Da die Vorentscheidung von einer anderen Auffassung getragen ist, war sie aufzuheben.
2. Die Sache ist spruchreif. Die Gewinnfeststellungserklärungen 1979 und 1980 waren gemäß § 58 EStDV von einem gesetzlichen Vertreter i. S. des § 34 AO 1977 abzugeben. Der Kläger gehörte als Gesellschafter einer GbR zu diesem Personenkreis, gegen den der Verspätungszuschlag festgesetzt werden kann (vgl. Tipke/Kruse, a. a. O., § 149 AO 1977 Rdnr. 1; § 152 AO 1977 Rdnr. 10; Kühn/Kutter/Hofmann, a. a. O., § 152 AO 1977 Rdnr. 7; Koch, a. a. O., 3. Aufl., § 152 Rdnr. 7). Mit der verspäteten Abgabe der Gewinnfeststellungserklärungen 1979 und 1980 ist eine Säumnis eingetreten, für die der Kläger als Erklärungspflichtiger einzustehen hat.

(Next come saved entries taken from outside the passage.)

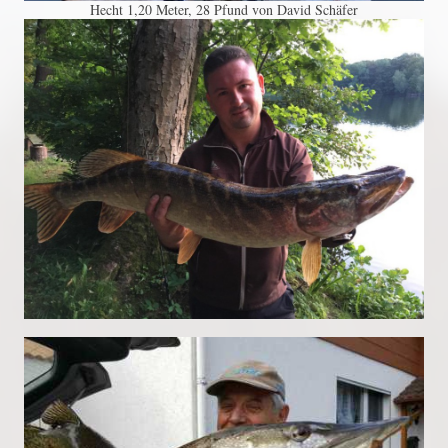
Hecht 1,20 Meter, 28 Pfund von David Schäfer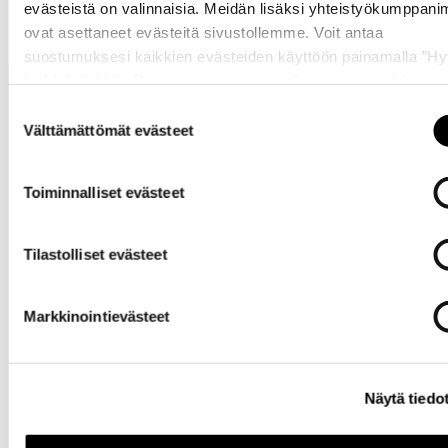
evästeistä on valinnaisia. Meidän lisäksi yhteistyökumppan
ovat asettaneet evästeitä sivustollemme. Voit antaa
suostumuksesi kaikkien evästeiden käyttöön painamalla ”H
kaikki” -linkkiä. Pystyt muuttamaan valintojasi nyt sekä
myöhemmin ”
Evästeasetukset
” -linkin kautta.
Suostumuksen
Välttämättömät evästeet
valinta
Toiminnalliset evästeet
Tarvitsetko
apua?
Tilastolliset evästeet
Markkinointievästeet
Näytä tiedo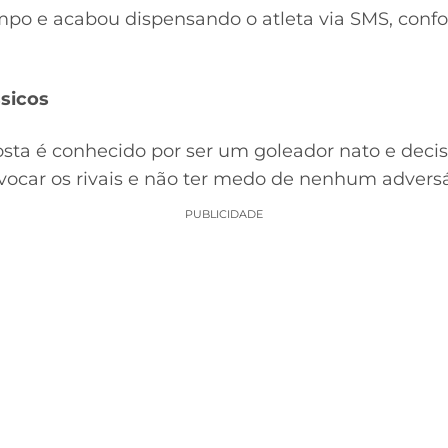
mpo e acabou dispensando o atleta via SMS, confo
sicos
sta é conhecido por ser um goleador nato e decis
ocar os rivais e não ter medo de nenhum adversá
PUBLICIDADE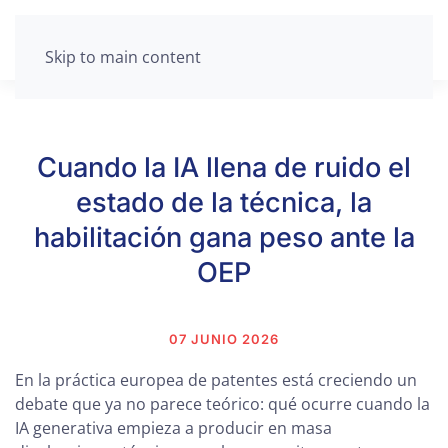
Skip to main content
Cuando la IA llena de ruido el
estado de la técnica, la
habilitación gana peso ante la
OEP
07 JUNIO 2026
En la práctica europea de patentes está creciendo un
debate que ya no parece teórico: qué ocurre cuando la
IA generativa empieza a producir en masa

Die Festsetzung des Verspätungszuschlages gegen den Kläger statt gegen die übrigen Mitglieder der Sozietät hatte das FA im Rahmen seines Entschließungsermessens zu treffen. Es ist kein Ermessensfehlgebrauch des FA darin zu sehen, daß es denjenigen Vertreter i. S. des § 34 AO 1977 mit einem Verspätungszuschlag belegt hat, der in Erledigung der steuerlichen Angelegenheiten bzw. als Empfangsbevollmächtigter i. S. des § 183 AO 1977 gegenüber dem FA hervorgetreten ist. Das FA konnte grundsätzlich davon ausgehen, daß dieser gesetzliche Vertreter die geeignete Person ist, auf die mit dem Ziele einer künftigen rechtzeitigen Abgabe der Erklärungen eingewirkt werden sollte. Dieses gilt auch dann, wenn - wie im Streitfall - für die nicht rechtzeitige Erledigung der steuerlichen Angelegenheiten durch einen Berater eingetreten werden muß. Hier wird der gesetzliche Vertreter angehalten, in geeigneter Weise auf den steuerlichen Berater einzuwirken.
Die Beschwerdeentscheidung der OFD bejaht zutreffend ein Verschulden an der Säumnis, da bezüglich des Jahres 1979 keine Hinderungsgründe ersichtlich und bezüglich des Jahres 1980 solche nicht vorgetragen sind. Hinsichtlich der Höhe der festgesetzten Verspätungszuschläge folgen die Ermessenserwägungen der OFD den gesetzlichen Kriterien des § 152 Abs. 2 AO 1977 und lassen in ihrer Abstufung einen Ermessensfehlgebrauch nicht erkennen.